EXTRACTED DATA:

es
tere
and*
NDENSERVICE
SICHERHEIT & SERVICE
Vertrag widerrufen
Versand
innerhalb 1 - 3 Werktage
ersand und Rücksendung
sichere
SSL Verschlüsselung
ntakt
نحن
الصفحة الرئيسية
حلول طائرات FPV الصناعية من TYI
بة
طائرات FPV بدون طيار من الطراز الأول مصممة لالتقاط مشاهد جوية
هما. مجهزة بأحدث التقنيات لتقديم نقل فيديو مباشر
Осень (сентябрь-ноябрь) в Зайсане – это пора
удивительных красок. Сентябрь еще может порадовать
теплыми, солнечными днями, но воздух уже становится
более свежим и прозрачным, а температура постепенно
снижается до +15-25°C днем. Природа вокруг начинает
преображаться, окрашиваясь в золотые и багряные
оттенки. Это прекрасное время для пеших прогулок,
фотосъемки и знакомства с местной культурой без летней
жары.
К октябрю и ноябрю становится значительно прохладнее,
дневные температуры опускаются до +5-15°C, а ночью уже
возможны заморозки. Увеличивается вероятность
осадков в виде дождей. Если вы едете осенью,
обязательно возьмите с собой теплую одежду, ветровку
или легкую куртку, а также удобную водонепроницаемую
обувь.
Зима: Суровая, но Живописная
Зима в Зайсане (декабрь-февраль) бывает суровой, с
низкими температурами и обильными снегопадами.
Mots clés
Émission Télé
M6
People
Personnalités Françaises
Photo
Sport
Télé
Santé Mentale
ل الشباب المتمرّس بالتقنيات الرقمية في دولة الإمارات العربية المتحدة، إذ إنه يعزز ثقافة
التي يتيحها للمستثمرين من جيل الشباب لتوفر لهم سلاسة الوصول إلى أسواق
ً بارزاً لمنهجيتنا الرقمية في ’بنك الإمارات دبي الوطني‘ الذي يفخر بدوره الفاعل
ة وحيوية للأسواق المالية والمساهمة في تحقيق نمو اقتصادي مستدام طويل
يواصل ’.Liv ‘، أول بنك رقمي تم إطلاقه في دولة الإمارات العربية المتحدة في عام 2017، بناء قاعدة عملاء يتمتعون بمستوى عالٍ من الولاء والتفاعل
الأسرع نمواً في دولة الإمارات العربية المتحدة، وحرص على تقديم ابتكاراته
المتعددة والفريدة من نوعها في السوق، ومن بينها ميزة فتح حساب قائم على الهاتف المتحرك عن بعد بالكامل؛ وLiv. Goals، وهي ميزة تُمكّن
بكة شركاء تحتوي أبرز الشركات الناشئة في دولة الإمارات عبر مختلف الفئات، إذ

TASK DESCRIPTION:
The answer should be the entries, given again without a single difference.

RESULT FOR THIS TASK:
es
tere
and*
NDENSERVICE
SICHERHEIT & SERVICE
Vertrag widerrufen
Versand
innerhalb 1 - 3 Werktage
ersand und Rücksendung
sichere
SSL Verschlüsselung
ntakt
نحن
الصفحة الرئيسية
حلول طائرات FPV الصناعية من TYI
بة
طائرات FPV بدون طيار من الطراز الأول مصممة لالتقاط مشاهد جوية
هما. مجهزة بأحدث التقنيات لتقديم نقل فيديو مباشر
Осень (сентябрь-ноябрь) в Зайсане – это пора
удивительных красок. Сентябрь еще может порадовать
теплыми, солнечными днями, но воздух уже становится
более свежим и прозрачным, а температура постепенно
снижается до +15-25°C днем. Природа вокруг начинает
преображаться, окрашиваясь в золотые и багряные
оттенки. Это прекрасное время для пеших прогулок,
фотосъемки и знакомства с местной культурой без летней
жары.
К октябрю и ноябрю становится значительно прохладнее,
дневные температуры опускаются до +5-15°C, а ночью уже
возможны заморозки. Увеличивается вероятность
осадков в виде дождей. Если вы едете осенью,
обязательно возьмите с собой теплую одежду, ветровку
или легкую куртку, а также удобную водонепроницаемую
обувь.
Зима: Суровая, но Живописная
Зима в Зайсане (декабрь-февраль) бывает суровой, с
низкими температурами и обильными снегопадами.
Mots clés
Émission Télé
M6
People
Personnalités Françaises
Photo
Sport
Télé
Santé Mentale
ل الشباب المتمرّس بالتقنيات الرقمية في دولة الإمارات العربية المتحدة، إذ إنه يعزز ثقافة
التي يتيحها للمستثمرين من جيل الشباب لتوفر لهم سلاسة الوصول إلى أسواق
ً بارزاً لمنهجيتنا الرقمية في ’بنك الإمارات دبي الوطني‘ الذي يفخر بدوره الفاعل
ة وحيوية للأسواق المالية والمساهمة في تحقيق نمو اقتصادي مستدام طويل
يواصل ’.Liv ‘، أول بنك رقمي تم إطلاقه في دولة الإمارات العربية المتحدة في عام 2017، بناء قاعدة عملاء يتمتعون بمستوى عالٍ من الولاء والتفاعل
الأسرع نمواً في دولة الإمارات العربية المتحدة، وحرص على تقديم ابتكاراته
المتعددة والفريدة من نوعها في السوق، ومن بينها ميزة فتح حساب قائم على الهاتف المتحرك عن بعد بالكامل؛ وLiv. Goals، وهي ميزة تُمكّن
بكة شركاء تحتوي أبرز الشركات الناشئة في دولة الإمارات عبر مختلف الفئات، إذ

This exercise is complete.